As reported by the same SEC filing, the plaintiffs amended the complaint on October 16, 1998. The plaintiffs purport to represent a class of all persons who purchased or otherwise acquired our common stock in the period from April 17, 1997 through March 31, 1998. The amended complaint alleges, among other things, that the defendants knowingly made misstatements to the investing public about the value of our inventory and the nature of the Company’s accounting practices. On December 15, 1998, the Company filed a motion to dismiss the case in its entirety based on the pleadings. The Company’s motion to dismiss was granted without prejudice on May 27, 1999 and the case was closed by the court on June 1, 1999. On June 29, 1999, the plaintiffs filed a motion with the court seeking permission to file a second amended complaint. The Company opposed that motion. On July 13, 1999, the court denied the plaintiffs' motion to amend, noting "final judgment having entered the case." On July 26, 1999, the plaintiffs filed a motion with the court asking the court to extend the 30-day period for filing an appeal of its ruling dismissing the case. The Company opposed that motion as well, and the court denied the motion on August 10, 1999. The plaintiffs filed an appeal with the United States Court of Appeals for the First Circuit requesting that the Court of Appeals reverse each of the orders described above.
The original Complaint charges ACT and certain of its officers with violations of federal securities laws.
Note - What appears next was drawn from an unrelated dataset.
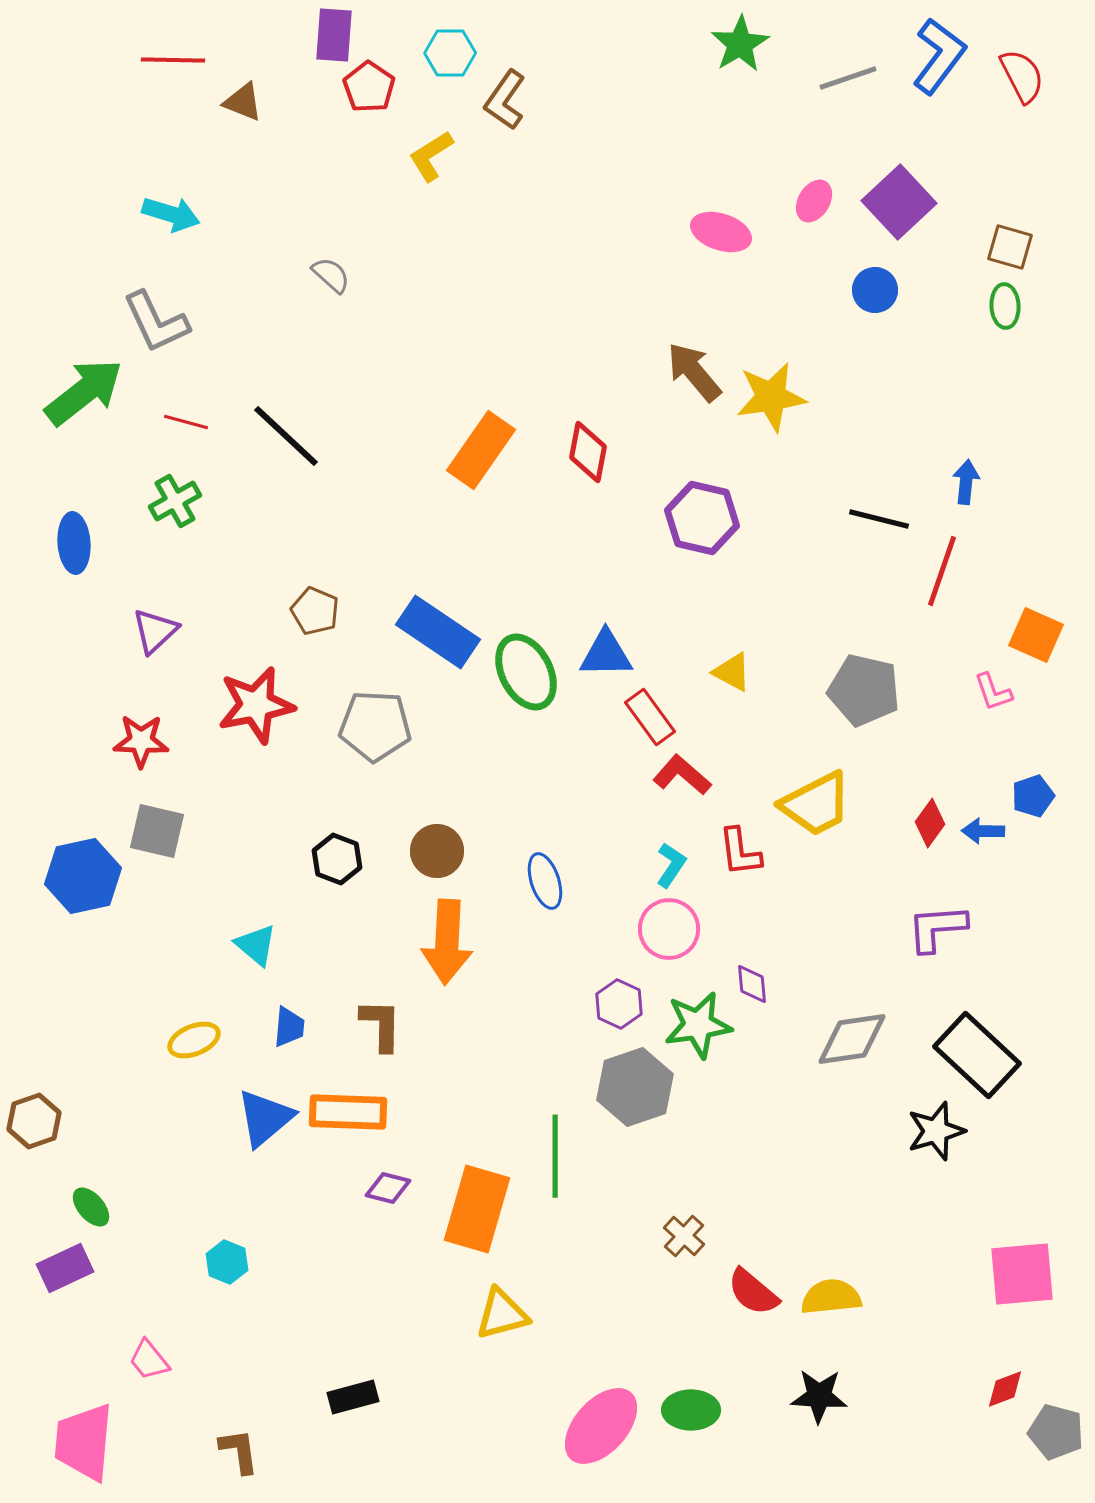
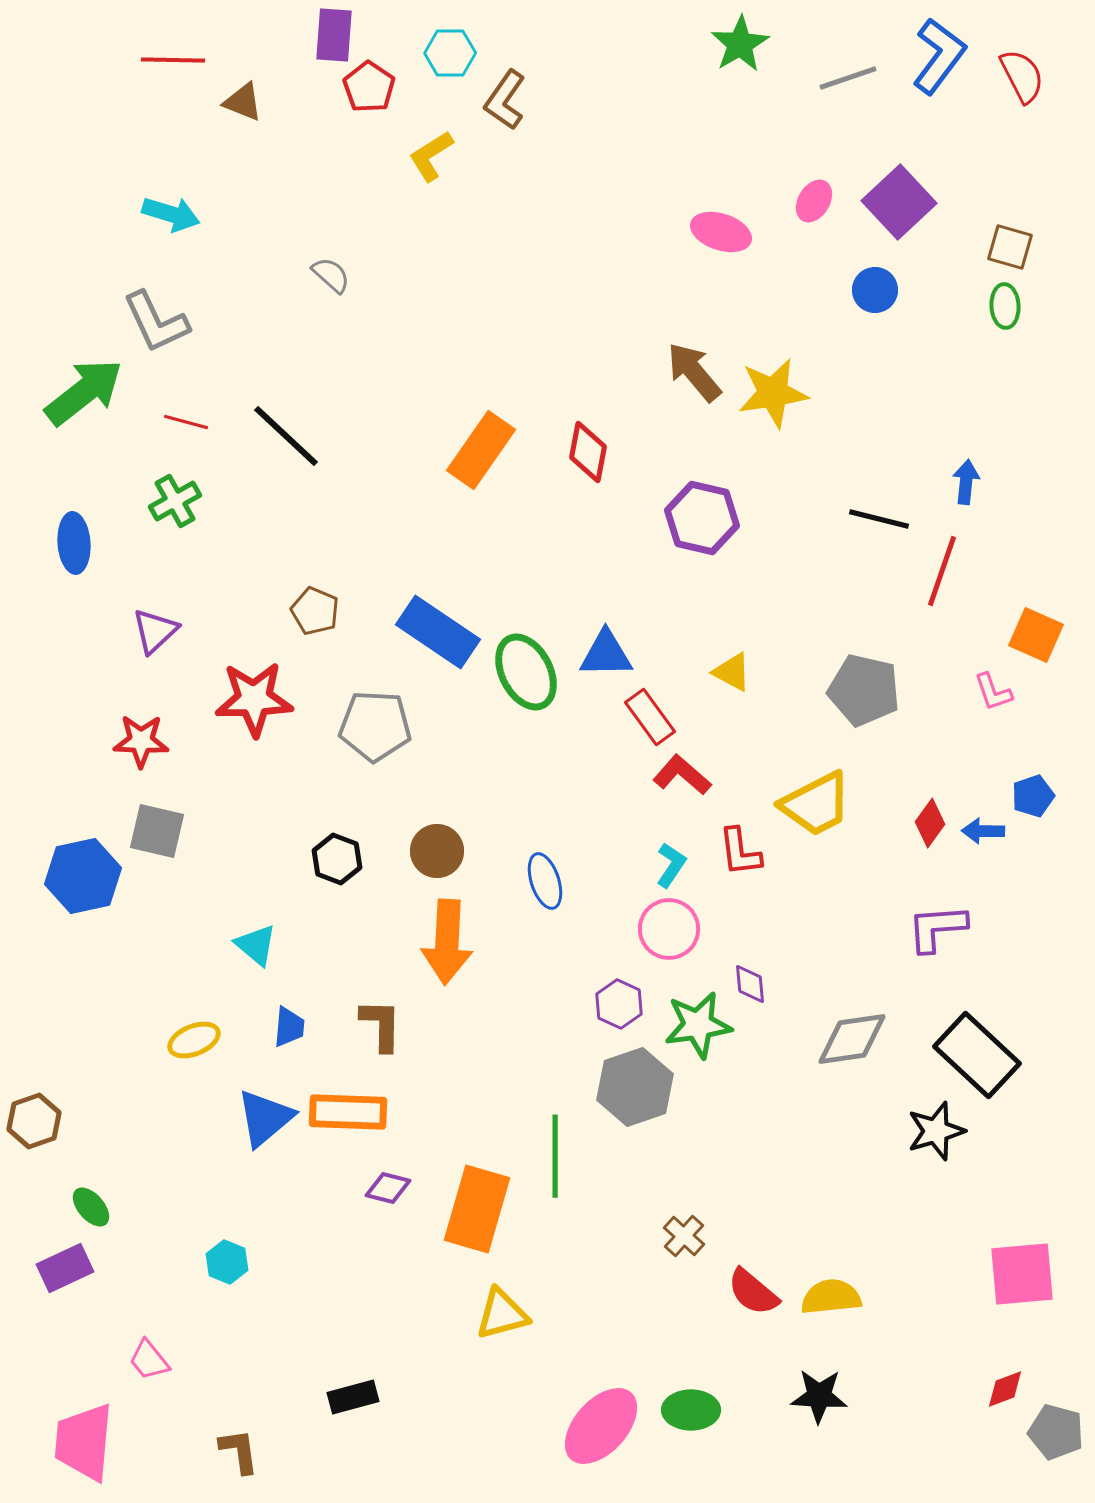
yellow star at (771, 397): moved 2 px right, 4 px up
red star at (256, 705): moved 2 px left, 6 px up; rotated 10 degrees clockwise
purple diamond at (752, 984): moved 2 px left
Plaintiff complains that ACT's results, as reported by defendants, did not accurately reflect ACT's true financial position and results of operations. Late on February 25, 1998, ACT first announced it has postponed reporting fourth- quarter and full-year results, citing a significant inventory shortfall that it expected to have a material impact on operating results. The next day ACT's stock plummeted, losing more than a quarter of its value.